Моего психотерапевта зовут Дженни, а смириться с тем, что так зовут психотерапевта, невозможно. Вообще. Гимнастку – еще куда ни шло. Жену Форреста Гампа – безусловно. Или продавщицу замороженного йогурта в кафе, где посетителю полагается самому надоить себе йогурта из аппарата, а задача продавцов – только взвешивать его и считать свою работу каторжной. Но не психотерапевта. По-моему, тех, кого зовут «Дженни», люди просто не воспринимают всерьез. Но Дженни ничего не имеет против моей страховки и принимает пациентов сравнительно недалеко от моего района (по лос-анджелесским меркам). Ее выводы всякий раз оказываются неверными, но я наловчился принимать ее тупые советы и фильтровать их, пропуская через мозги более проницательного воображаемого психотерапевта, чтобы получить необходимое мне представление о собственной жизни. Сам по себе способ выглядит неэффективным, но мне, как ни странно, помогает.
К психотерапевту я начал ходить после того, как закончились мои очередные отношения, продолжавшиеся шесть лет, – восемнадцать месяцев назад, и, вероятно, на два года позже, чем следовало бы. Начались они бурно. Мы познакомились в кинотеатре «Нью-Беверли», после показа «Квартиры» Билли Уайлдера, и долго спорили о достоинствах картины. Джеффри был умным, пугающе умным, и увлеченным. Когда я принялся оправдывать темы неверности и адюльтера в «Квартире», Джеффри вытянул из меня признание в любви к еще одному фильму Уайлдера, «Зуд седьмого года».
Поначалу его харизма вызывала наркотическую зависимость.

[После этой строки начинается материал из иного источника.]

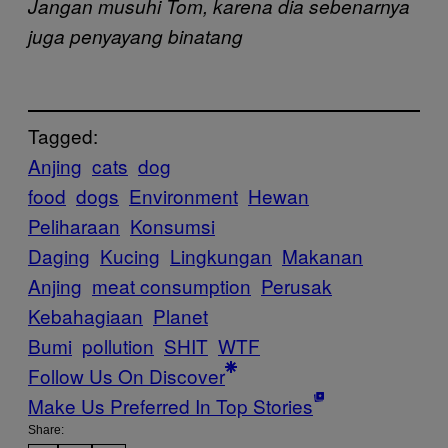
Jangan musuhi Tom, karena dia sebenarnya
juga penyayang binatang
Tagged:
Anjing
cats
dog
food
dogs
Environment
Hewan
Peliharaan
Konsumsi
Daging
Kucing
Lingkungan
Makanan
Anjing
meat consumption
Perusak
Kebahagiaan
Planet
Bumi
pollution
SHIT
WTF
Follow Us On Discover
Make Us Preferred In Top Stories
Share:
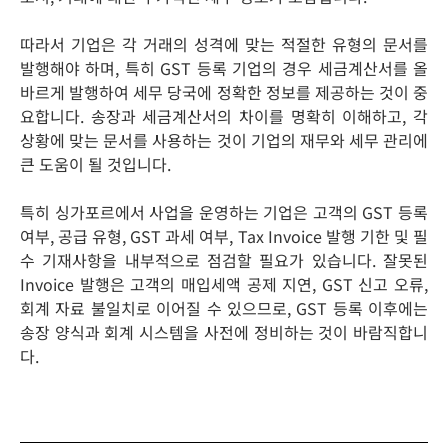
따라서 기업은 각 거래의 성격에 맞는 적절한 유형의 문서를
발행해야 하며, 특히 GST 등록 기업의 경우 세금계산서를 올
바르게 발행하여 세무 당국에 정확한 정보를 제공하는 것이 중
요합니다. 송장과 세금계산서의 차이를 명확히 이해하고, 각
상황에 맞는 문서를 사용하는 것이 기업의 재무와 세무 관리에
큰 도움이 될 것입니다.
특히 싱가포르에서 사업을 운영하는 기업은 고객의 GST 등록
여부, 공급 유형, GST 과세 여부, Tax Invoice 발행 기한 및 필
수 기재사항을 내부적으로 점검할 필요가 있습니다. 잘못된
Invoice 발행은 고객의 매입세액 공제 지연, GST 신고 오류,
회계 자료 불일치로 이어질 수 있으므로, GST 등록 이후에는
송장 양식과 회계 시스템을 사전에 정비하는 것이 바람직합니
다.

Но со временем я понял, что это лишь маска, а в душе Джеффри живет ранимый мальчишка. Он вырос без отца, поэтому меня не удивляло его постоянное стремление самоутверждаться. Я считал его умилительным. Очеловечивающим. Пока он не стал потакать этому мальчишке. И начались истерики. Взбрыки. У него возникла потребность в контроле там, где он не имел никакого права на контроль. Однако он по-прежнему оставался все тем же мальчишкой, и я любил его, потому и считал, что все наладится. Пока однажды утром меня не разбудил очередной трубный глас жизни, возвестивший: я достоин лучшей участи. И тем же вечером я объявил, что ухожу.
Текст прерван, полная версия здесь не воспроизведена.